For the better part of a century and a half, the ‘Sporting Life’, first published in 1859, was the principal sporting newspaper in Britain and, as such, its name became synonymous with horse racing. Indeed, as racing journalist Jamie Reid wrote in ‘The Guardian’, less than a year after the newspaper last appeared in printed form, for many people, including those with little or no interest in the sport of kings, ‘The Sporting Life was racing.’

Mirror Group Newspapers, which owned the ‘Sporting Life’, was acquired by Robert Maxwell in July, 1984 and, thereafter, the future of the newspaper became unclear. Martin Smethurst, who was a journalist on the ‘Sporting Life Weekender’ at the time, said, ‘…there appeared a danger that there would eventually be no daily racing paper.’

The advent of a rival, tabloid paper, the ‘Racing Post’, under the auspices of Sheikh Mohammed, Ruler of Dubai, in April, 1986, breathed new life into the ‘Sporting Life’, which retained its familiar appeal to its traditional readership, at least for a while. However, in December, 1997, Sheikh Mohammed sold the ‘Racing Post’ to Mirror Group Newspapers for £1, on condition that the two papers be merged to create the ‘Racing Post incorporating The Sporting Life’. Thus, the final edition of the ‘Sporting Life’ was printed on May 12, 1998 and, thereafter, the world’s oldest daily racing newspaper was no more.

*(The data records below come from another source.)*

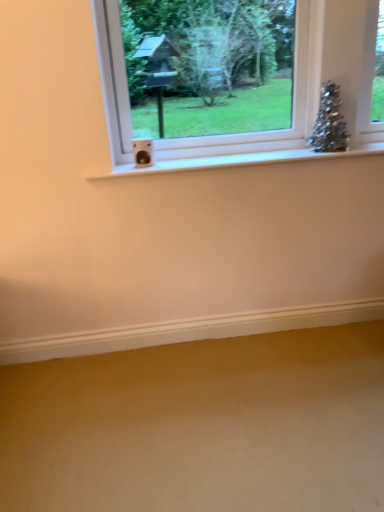 What is the approximate width of clear glass window at upper center?

24.52 centimeters.

Identify the location of clear glass window at upper center. (304, 90).

Describe the element at coordinates (304, 90) in the screenshot. The height and width of the screenshot is (512, 384). I see `clear glass window at upper center` at that location.

Describe the element at coordinates (329, 122) in the screenshot. I see `sparkly silver christmas tree at upper right` at that location.

The image size is (384, 512). Identify the location of sparkly silver christmas tree at upper right. (329, 122).

I want to click on clear glass window at upper center, so click(x=304, y=90).

Between sparkly silver christmas tree at upper right and clear glass window at upper center, which one appears on the right side from the viewer's perspective?

sparkly silver christmas tree at upper right is more to the right.

Which object is further away from the camera taking this photo, sparkly silver christmas tree at upper right or clear glass window at upper center?

sparkly silver christmas tree at upper right is further away from the camera.

Between point (325, 102) and point (112, 86), which one is positioned in front?

The point (112, 86) is more forward.

From the image's perspective, who appears lower, sparkly silver christmas tree at upper right or clear glass window at upper center?

sparkly silver christmas tree at upper right appears lower in the image.

From a real-world perspective, which is physically above, sparkly silver christmas tree at upper right or clear glass window at upper center?

clear glass window at upper center, from a real-world perspective.

Between sparkly silver christmas tree at upper right and clear glass window at upper center, which one has larger width?

Wider between the two is clear glass window at upper center.

In the scene shown: From their relative heights in the image, would you say sparkly silver christmas tree at upper right is taller or shorter than clear glass window at upper center?

In the image, sparkly silver christmas tree at upper right appears to be shorter than clear glass window at upper center.

Is sparkly silver christmas tree at upper right smaller than clear glass window at upper center?

Yes, sparkly silver christmas tree at upper right is smaller than clear glass window at upper center.

Is clear glass window at upper center a part of sparkly silver christmas tree at upper right?

No, sparkly silver christmas tree at upper right does not contain clear glass window at upper center.

Does sparkly silver christmas tree at upper right touch clear glass window at upper center?

There is a gap between sparkly silver christmas tree at upper right and clear glass window at upper center.

Could you tell me if sparkly silver christmas tree at upper right is turned towards clear glass window at upper center?

No, sparkly silver christmas tree at upper right is not facing towards clear glass window at upper center.

How many degrees apart are the facing directions of sparkly silver christmas tree at upper right and clear glass window at upper center?

The angular difference between sparkly silver christmas tree at upper right and clear glass window at upper center is 0.846 degrees.

Measure the distance from sparkly silver christmas tree at upper right to clear glass window at upper center.

The distance of sparkly silver christmas tree at upper right from clear glass window at upper center is 10.38 inches.

Find the location of a particular element. christmas tree below the clear glass window at upper center (from the image's perspective) is located at coordinates (329, 122).

Would you say clear glass window at upper center is to the left or to the right of sparkly silver christmas tree at upper right in the picture?

clear glass window at upper center is to the left of sparkly silver christmas tree at upper right.

Which object is more forward, clear glass window at upper center or sparkly silver christmas tree at upper right?

Positioned in front is clear glass window at upper center.

Is point (310, 40) positioned in front of point (336, 112)?

Yes, point (310, 40) is in front of point (336, 112).

Based on the photo, from the image's perspective, is clear glass window at upper center above or below sparkly silver christmas tree at upper right?

Based on their image positions, clear glass window at upper center is located above sparkly silver christmas tree at upper right.

From a real-world perspective, is clear glass window at upper center positioned over sparkly silver christmas tree at upper right based on gravity?

Yes.

Can you confirm if clear glass window at upper center is thinner than sparkly silver christmas tree at upper right?

No.

Considering the relative sizes of clear glass window at upper center and sparkly silver christmas tree at upper right in the image provided, is clear glass window at upper center taller than sparkly silver christmas tree at upper right?

Correct, clear glass window at upper center is much taller as sparkly silver christmas tree at upper right.

Considering the relative sizes of clear glass window at upper center and sparkly silver christmas tree at upper right in the image provided, is clear glass window at upper center smaller than sparkly silver christmas tree at upper right?

Incorrect, clear glass window at upper center is not smaller in size than sparkly silver christmas tree at upper right.

Is clear glass window at upper center positioned beyond the bounds of sparkly silver christmas tree at upper right?

Yes, clear glass window at upper center is not within sparkly silver christmas tree at upper right.

Is clear glass window at upper center placed right next to sparkly silver christmas tree at upper right?

No, clear glass window at upper center is not touching sparkly silver christmas tree at upper right.

Is sparkly silver christmas tree at upper right at the back of clear glass window at upper center?

Yes, clear glass window at upper center is facing away from sparkly silver christmas tree at upper right.

How different are the orientations of clear glass window at upper center and sparkly silver christmas tree at upper right in degrees?

There is a 0.846-degree angle between the facing directions of clear glass window at upper center and sparkly silver christmas tree at upper right.

At what (x,y) coordinates should I click in order to perform the action: click on window on the left of sparkly silver christmas tree at upper right. Please return your answer as a coordinate pair (x, y). Looking at the image, I should click on (304, 90).

Find the location of a particular element. window in front of the sparkly silver christmas tree at upper right is located at coordinates (304, 90).

The width and height of the screenshot is (384, 512). I want to click on christmas tree below the clear glass window at upper center (from the image's perspective), so click(x=329, y=122). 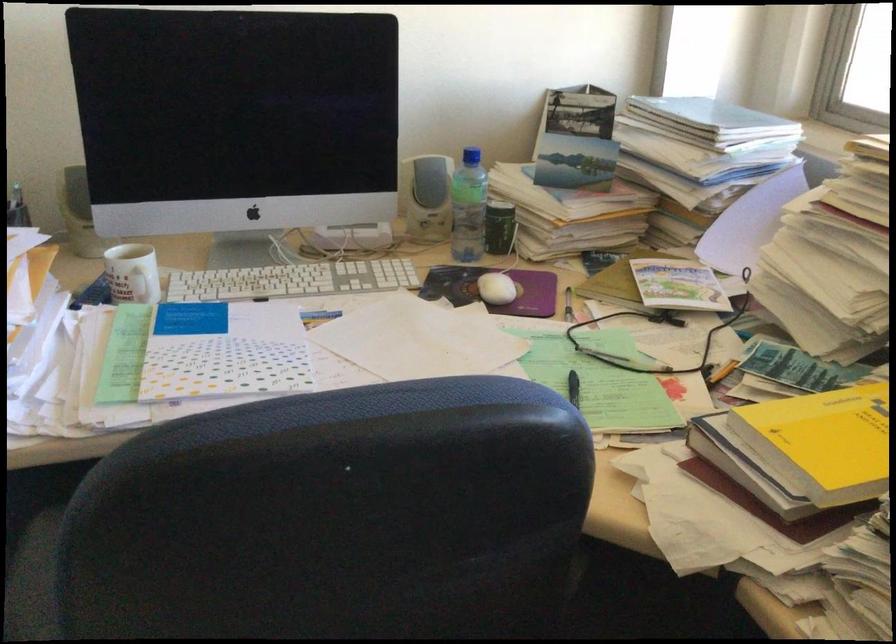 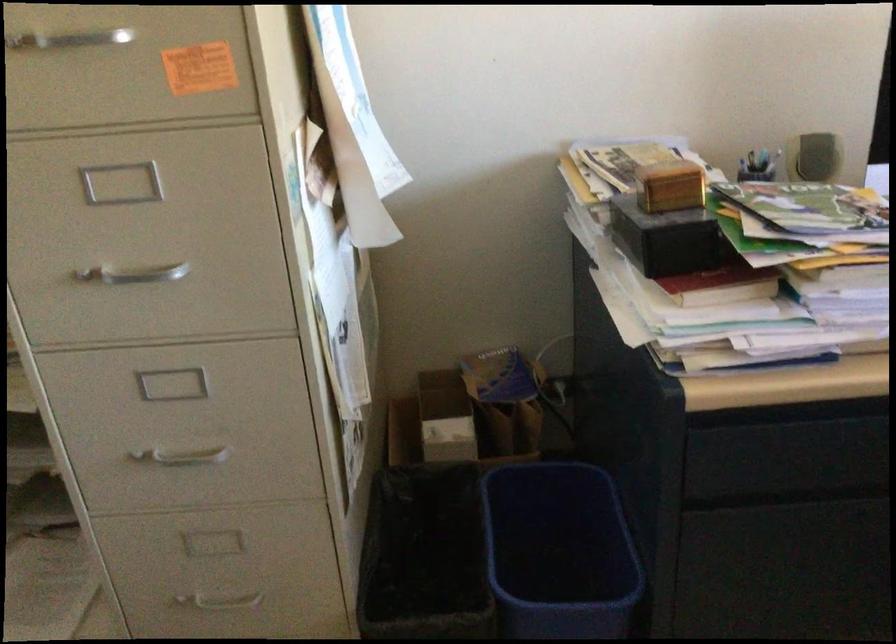 Question: The images are taken continuously from a first-person perspective. In which direction is your viewpoint rotating?

Choices:
 (A) Left
 (B) Right
 (C) Up
 (D) Down

Answer: (A)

Despite industry scepticism, Mirror Group promised to relaunch the’Sporting Life’, in print, later in 1998 but, the following March, reneged on that promise, in favour of an Internet venture. As Trinity Mirror (now Reach plc), Mirror Group Newspapers eventually sold the ‘Racing Post’ to Irish investment consortium Festina Lente for £170 million in October, 2007.